The Future of Higher Education: A few scenarios

In my previous life as an academic philosopher, I specialized in game theory. In particular, I was interested in how the behavior of groups changes over extended periods of time. Being an expert in game theory changes the way you think. It’s certainly shaped how I think about the future of academia. And it hasn’t made me an optimist.

When you’re a game theorist and you notice some social trend, such as changes in voting patterns, or movements in the economy, you almost reflexively ask a few simple questions.

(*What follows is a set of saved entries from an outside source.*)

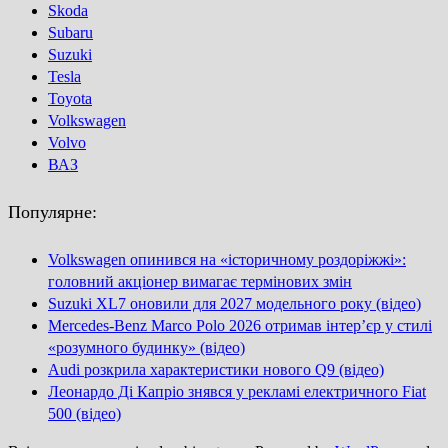
Skoda
Subaru
Suzuki
Tesla
Toyota
Volkswagen
Volvo
ВАЗ
Популярне:
Volkswagen опинився на «історичному роздоріжжі»:
головний акціонер вимагає термінових змін
Suzuki XL7 оновили для 2027 модельного року (відео)
Mercedes-Benz Marco Polo 2026 отримав інтер’єр у стилі
«розумного будинку» (відео)
Audi розкрила характеристики нового Q9 (відео)
Леонардо Ді Капріо знявся у рекламі електричного Fiat
500 (відео)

  • Are these trends self-reinforcing? That is, we wonder whether this behavioral pattern make it more likely that the same behavior will continue, or even deepen.
  • Is the trend countered by some other force? For example, as prices increase, demand will decrease, which will push the prices back down over time. We wonder whether some other dynamic will cause the trend to slow down, stabilize, or even reverse.
  • Is the pattern short-term or long-term? If it’s a short-term pattern, then it may have been caused by a recent event, and that gives us some reason to think that it might go away over time.

The state of higher education in the United States (I don’t have enough experience with other countries to say anything about them) has been experiencing a number of disturbing trends that have been noticed by anyone who’s paying any attention at all. These trends include at least the following:

  1. Very fast increases in tuition at all levels, which greatly outpace inflation.
  2. A diminishing number of tenure-track and tenured faculty positions.
  3. An increasing reliance on short-term positions such as adjunct or visiting professors for meeting a university’s teaching needs.
  4. Diminishing state support for public colleges and universities.
  5. Increasing numbers of administrators relative to both students and faculty.
  6. Lowering faculty salaries and increasing administrator salaries.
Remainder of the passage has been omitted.